__WHAT YOU HAVE TO DO__
Every line below that holds the string "with" should be copied.

__Transcribed page contents__
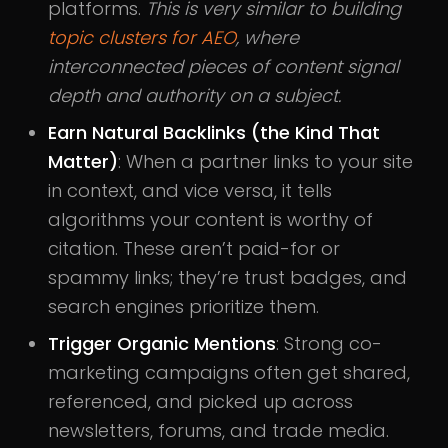
platforms.
This is very similar to building
topic clusters for AEO
, where
interconnected pieces of content signal
depth and authority on a subject.
Earn Natural Backlinks (the Kind That
Matter)
: When a partner links to your site
in context, and vice versa, it tells
algorithms your content is worthy of
citation. These aren’t paid-for or
spammy links; they’re trust badges, and
search engines prioritize them.
Trigger Organic Mentions
: Strong co-
marketing campaigns often get shared,
referenced, and picked up across
newsletters, forums, and trade media.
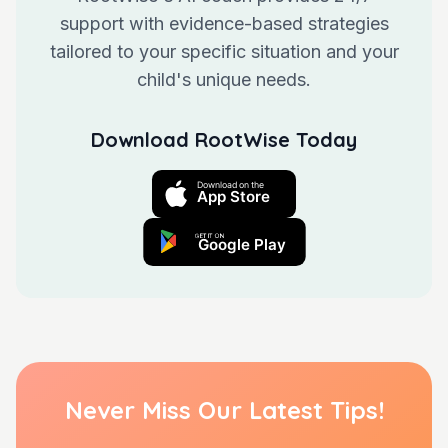
support with evidence-based strategies
tailored to your specific situation and your
child's unique needs.
Download RootWise Today
Never Miss Our Latest Tips!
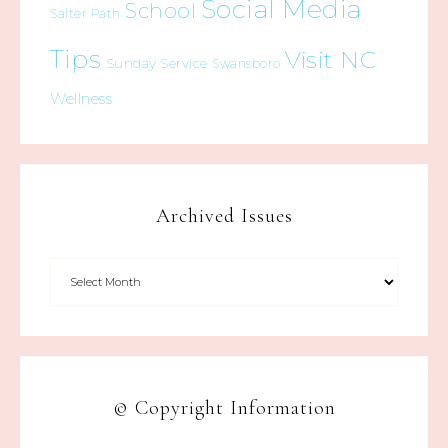
Social Media
School
Salter Path
Tips
Visit NC
Sunday Service
Swansboro
Wellness
Archived Issues
© Copyright Information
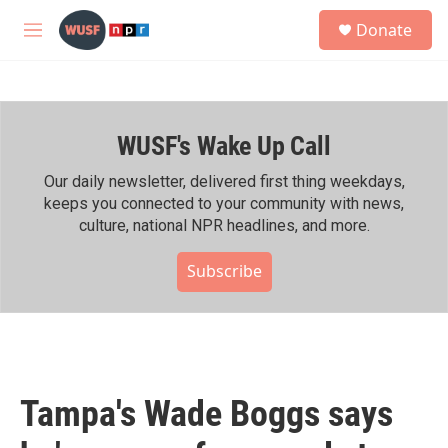
Skip to main content
S
Donate
e
M
a
e
r
n
c
u
h
WUSF's Wake Up Call
u
e
r
Our daily newsletter, delivered first thing weekdays,
y
keeps you connected to your community with news,
culture, national NPR headlines, and more.
Subscribe
Tampa's Wade Boggs says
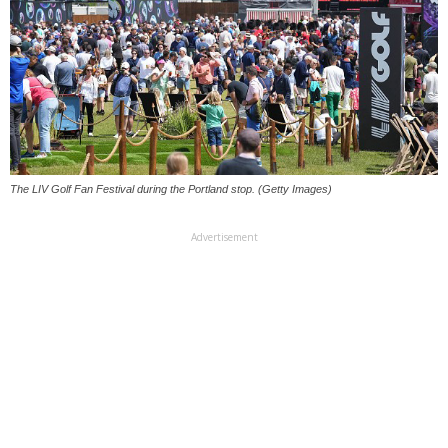
The LIV Golf Fan Festival during the Portland stop. (Getty Images)
Advertisement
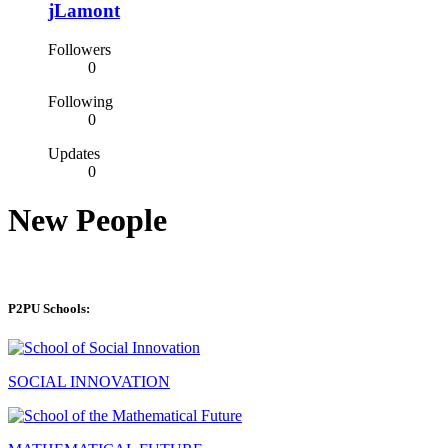
jLamont
Followers
0
Following
0
Updates
0
New People
P2PU Schools:
SOCIAL INNOVATION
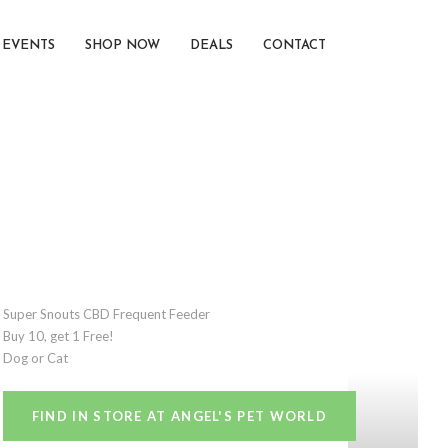
EVENTS
SHOP NOW
DEALS
CONTACT
Super Snouts CBD Frequent Feeder
Buy 10, get 1 Free!
Dog or Cat
FIND IN STORE AT ANGEL'S PET WORLD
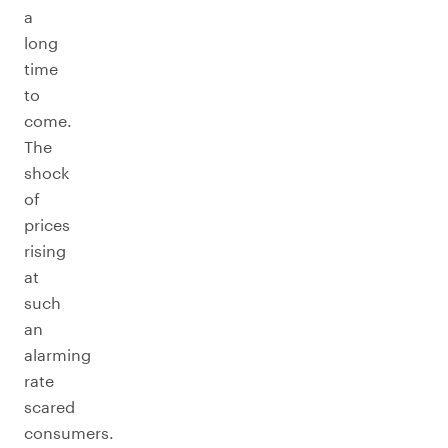
a
long
time
to
come.
The
shock
of
prices
rising
at
such
an
alarming
rate
scared
consumers.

__EXERCISE RESPONSE__
support with evidence-based strategies
keeps you connected to your community with news,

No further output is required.